───── LISTED RECORDS ─────

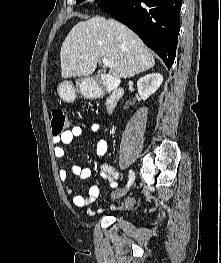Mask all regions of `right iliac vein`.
I'll use <instances>...</instances> for the list:
<instances>
[{"label": "right iliac vein", "mask_w": 221, "mask_h": 263, "mask_svg": "<svg viewBox=\"0 0 221 263\" xmlns=\"http://www.w3.org/2000/svg\"><path fill=\"white\" fill-rule=\"evenodd\" d=\"M126 191H127V189L122 190V191H120V192H118V193H116V194H113V195L111 196V198H112L113 200L119 199V198H121L122 196L125 195Z\"/></svg>", "instance_id": "63e3f726"}]
</instances>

─────

● **PROBLEM TO WORK ON**:
Every entry, word for word: repeat it, but skip the images.

● **RESPONSE TO THIS EXERCISE**:
Mask all regions of `right iliac vein`.
I'll use <instances>...</instances> for the list:
<instances>
[{"label": "right iliac vein", "mask_w": 221, "mask_h": 263, "mask_svg": "<svg viewBox=\"0 0 221 263\" xmlns=\"http://www.w3.org/2000/svg\"><path fill=\"white\" fill-rule=\"evenodd\" d=\"M126 191H127V189L122 190V191H120V192H118V193H116V194H113V195L111 196V198H112L113 200L119 199V198H121L122 196L125 195Z\"/></svg>", "instance_id": "63e3f726"}]
</instances>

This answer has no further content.